(In reply to Jacob Lifshay from bug #1242 comment #3) > (In reply to Jacob Lifshay from bug #1242 comment #1) > > if there's separate registers, i think it makes it easier to handle > > out-of-range indexes because svindex can simply do > > > > for i in range(VL): > > v = READ_INPUT(i) > > index[i] = 0 if v >= VL else v > > to be clear, this means that out of range indexes cause you to access > element 0 instead. > e.g. if the input indexes are [1, 2345, 0, 2] > and you run: > sv.index *input > # svremap something set *in2 to be remapped > sv.mv *out, *in2 > > then out = [in2[1], in2[0], in2[0], in2[2]]

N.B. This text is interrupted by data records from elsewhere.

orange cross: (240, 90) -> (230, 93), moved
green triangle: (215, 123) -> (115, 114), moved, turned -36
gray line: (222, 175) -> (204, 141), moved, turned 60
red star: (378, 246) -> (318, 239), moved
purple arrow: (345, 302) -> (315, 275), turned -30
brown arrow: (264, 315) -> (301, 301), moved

an alternative idea is to have out-of-range indexes become -1, which is a special marker that means register writes are ignored and register reads give zero. this is relatively easy to do, all of RISC-V, AArch64, CDC 6600, System/360, and more have a zero register that behaves basically the same, and x86-64 OoO cpus often have a microarchitectural zero register.

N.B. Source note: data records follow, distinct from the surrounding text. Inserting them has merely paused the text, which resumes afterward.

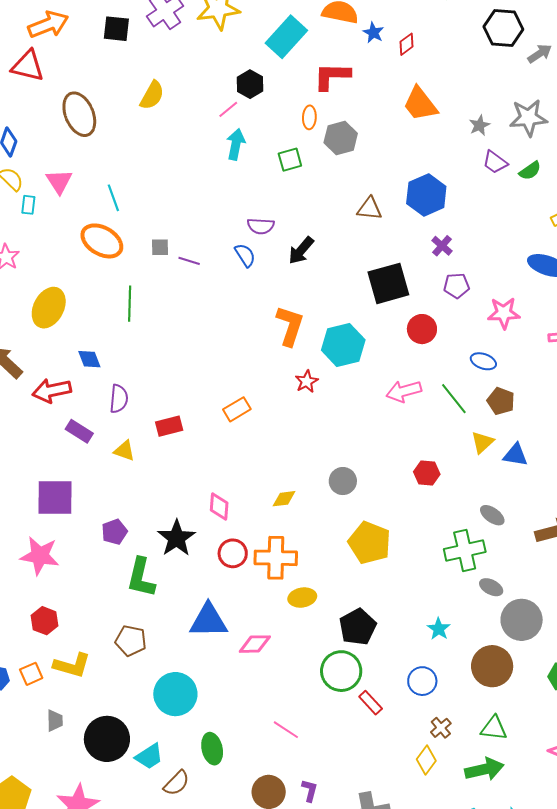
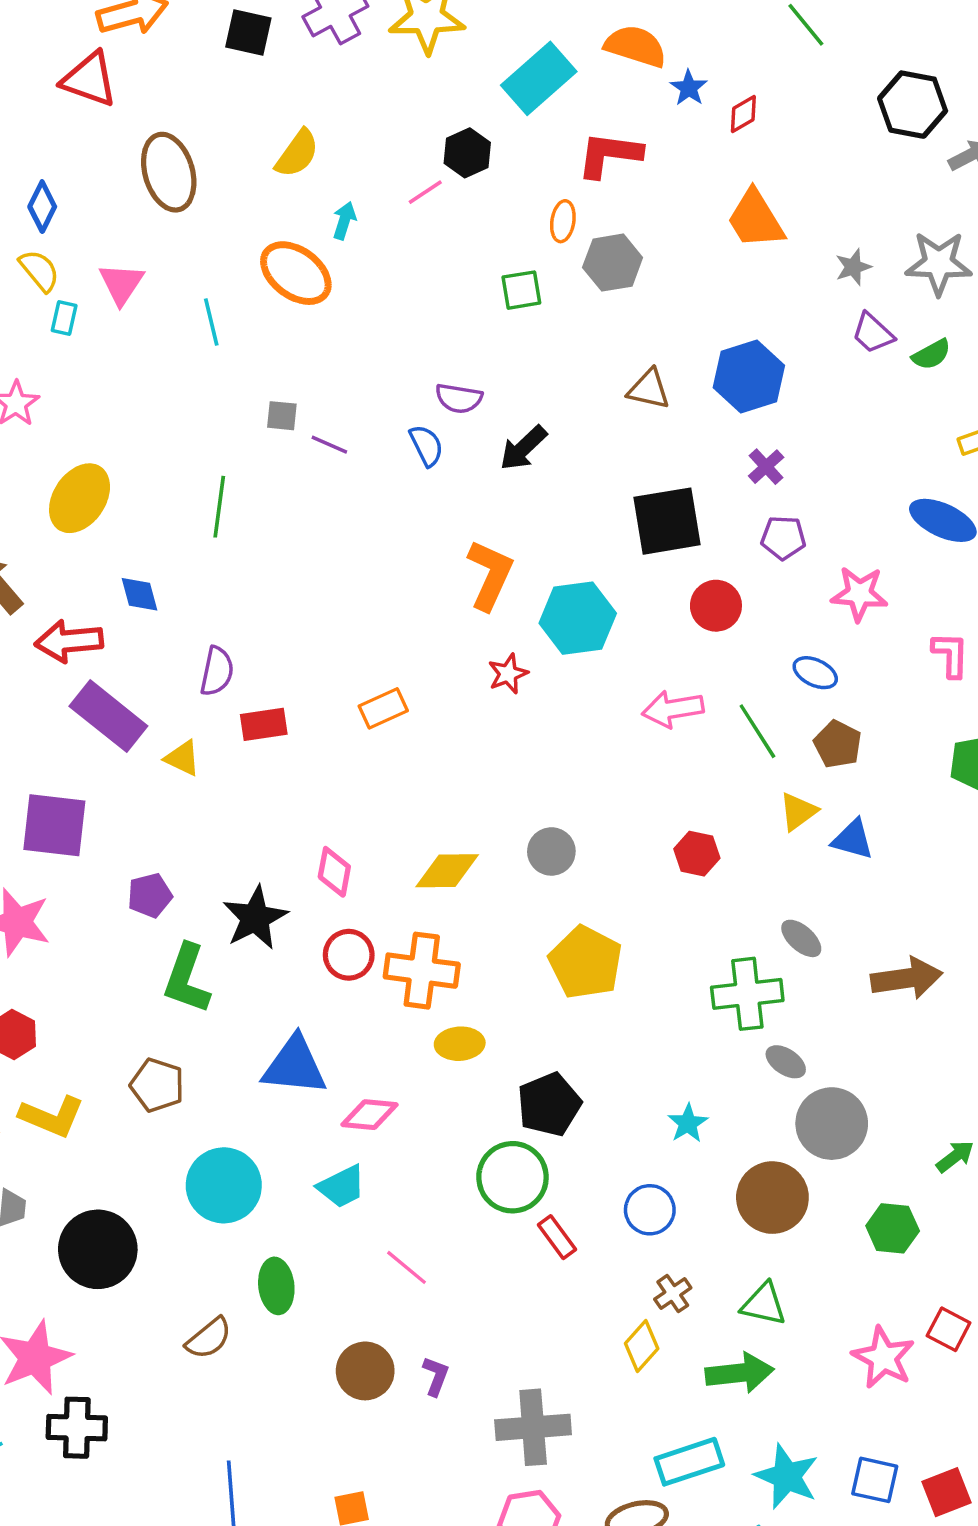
cyan arrow: (236, 144) -> (344, 221), moved, size x0.7
orange ellipse: (102, 241) -> (296, 273), moved
purple semicircle: (119, 399) -> (217, 671), moved
purple rectangle: (79, 431) -> (108, 716), size x1.6
yellow diamond: (284, 499) -> (447, 871), size x1.5
cyan trapezoid: (149, 756) -> (342, 1186), moved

(In reply to Jacob Lifshay from comment #1) > an alternative idea is to have out-of-range indexes become -1 this has the benefit of matching the semantics of wasm's dynamic swizzle, as well as ARM and RISC-V and sorta x86.
(In reply to Jacob Lifshay from comment #1) > and x86-64 OoO cpus often have a microarchitectural zero register. more stuff about zero registers: https://yarchive.net/comp/zero_register.html as you know, ppc sorta has a zero register in that many instructions use zero instead of loading from a GPR when given register number 0.
(In reply to Jacob Lifshay from comment #1) > an alternative idea is to have out-of-range indexes become -1, whatever it is it has to be extreme-gate-efficient. this is absolute paramount absolute top priority. the indices are right smack in between decode and hazard matrix filling, and *any* extraneous logic severely damages top speed. comparators against VL are absolutely out. comparators against -1 are likewise not a good idea. a sub-2nm CPU will have at least a 4 gate cascade. this is why it is UNDEFINED behaviour. please drop this extraneous change and keep to the topic at hand for the third time of requesting in under 24 hours.
(In reply to Luke Kenneth Casson Leighton from comment #4) > comparators against VL are absolutely out. the comparison against VL happens in the mtidx instruction, where gate efficiency isn't as critical, *not* when the idx register is used. > please drop this extraneous change and keep to the topic at hand > for the third time of requesting in under 24 hours. this bug is the topic at hand because this message is posted on this bug. if you want to talk aspects other than if out-of-range should have defined behavior, there is a different bug for that: bug #1242
(In reply to Luke Kenneth Casson Leighton from comment #4) > comparators against -1 are likewise not a good idea. a comparison against -1 takes less latency than the addition that indexing mode already has to do anyway. a comparison would have the latency of an 8-input and-gate, which is comparable to a 2-bit adder, and we need at least a 7-bit adder either way. remember all those can be done in parallel. the only additional latency is that of 1 layer of nand or nor gates (depending on what register number the zero register is given), or can be merged into the final layer of xor gates for the sum output, giving essentially zero additional latency. alternatively, instead of having a zero register, it could just change that input/output to use r0, which might be even more powerful since it allows loading zero for compatibility, as well as any other value you want to stuff in r0. additionally, this alternative only requires 7-bit register numbers instead of kinda 8-bit.
I'm dropping this for now, but i think it's worth reconsidering at least the change to mtidx at some later point (doesn't modify fetch/decode/etc. at all), so i'm marking this deferred.